I booked a flight back for the following day, and called my father to get an update on the situation. I could hear my mother in the background, crying loudly from the pain, while hauntingly moaning, “Help me,” over and over again, followed by my name.
Chapter Two
Take as Needed for Pain
“It was written I should be loyal to the nightmare of my choice. I was anxious to deal with this shadow by myself alone—and to this day I don’t know why I was so jealous of sharing with anyone the peculiar blackness of that experience.”
JOSEPH CONRAD,
Heart of Darkness
The voice message I had received from my father months before had a mixed tone of urgency, concern, and confusion, which struck me as a bit off, since my father had never shown any of those emotions around family. When I called him back, he got straight to the point, letting me know that my mother was sick, really sick, and that he was going to need to take her to the hospital. They were heading to Mount Eden Hospital in Castro Valley.
At this point in my life, I don’t live very far from where I grew up, a fairly quick BART ride from San Francisco. When I arrived at the hospital, my father and sister, who had flown up from Orange County, were with my mother, who was in tremendous pain, screaming and crying as though her limbs were being pulled away from her. I got there just in time to witness this horrific scene, as the nurses whisked her into a room to inject her with morphine. I watched the nurse administer the medication, my eye following the bottle, following the nurse’s hand, curious where they’d set it. I found myself wondering whether they could write it off as a loss, which reminded me that I have some seriou
s mental problems.
As the pain went away, a beautiful smile spread across my mother’s face, which made me also smile. My mother was now on drugs, which was a strange thing to witness. I thought back to each time she had accused me of being on drugs, when I hadn’t been. I thought back to each of those other times that I was in fact high as a kite, but she hadn’t suspected a thing as I quickly walked past her through the kitchen on my way up to my room.

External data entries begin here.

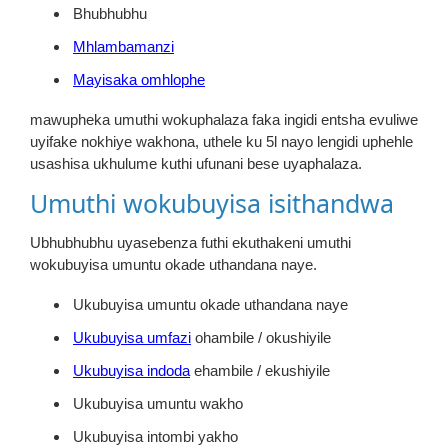
Bhubhubhu
Mhlambamanzi
Mayisaka omhlophe
mawupheka umuthi wokuphalaza faka ingidi entsha evuliwe
uyifake nokhiye wakhona, uthele ku 5l nayo lengidi uphehle
usashisa ukhulume kuthi ufunani bese uyaphalaza.
Umuthi wokubuyisa isithandwa
Ubhubhubhu uyasebenza futhi ekuthakeni umuthi
wokubuyisa umuntu okade uthandana naye.
Ukubuyisa umuntu okade uthandana naye
Ukubuyisa umfazi
ohambile / okushiyile
Ukubuyisa indoda
ehambile / ekushiyile
Ukubuyisa umuntu wakho
Ukubuyisa intombi yakho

My sister was also there. “Why are you smiling, Mom?” she asked.
My mother smiled beautifully. “The baby,” she said.
“What are you talking about, Mom?” my sister asked. “What baby?”
My mother pointed to the corner of the room. “Cute baby,” she said. And with that same smile, she said, “Colby’s baby.”
My mom’s on drugs, and in more ways than one she was now seeing things.
Later the next day, while waiting in the hospital’s main lobby—which, a few hours in, began to aggravate me, as I couldn’t understand why a hospital would ever furnish its lobby with such an uncomfortable sofa since no one really spends a long period of time in a hospital lobby for any reason other than something traumatic—a doctor wearing a crisp white coat appeared. He matter-of-factly informed us all—my Korean aunts had joined us at this point—that my mother, who was somewhere in one of the top-floor hospital rooms above, had cancer, and that, worse yet, it was terminal cancer. On average, people with this same type of cancer generally had about six months to live. Once delivering this bit of information, he did an about-face and stiffly walked away.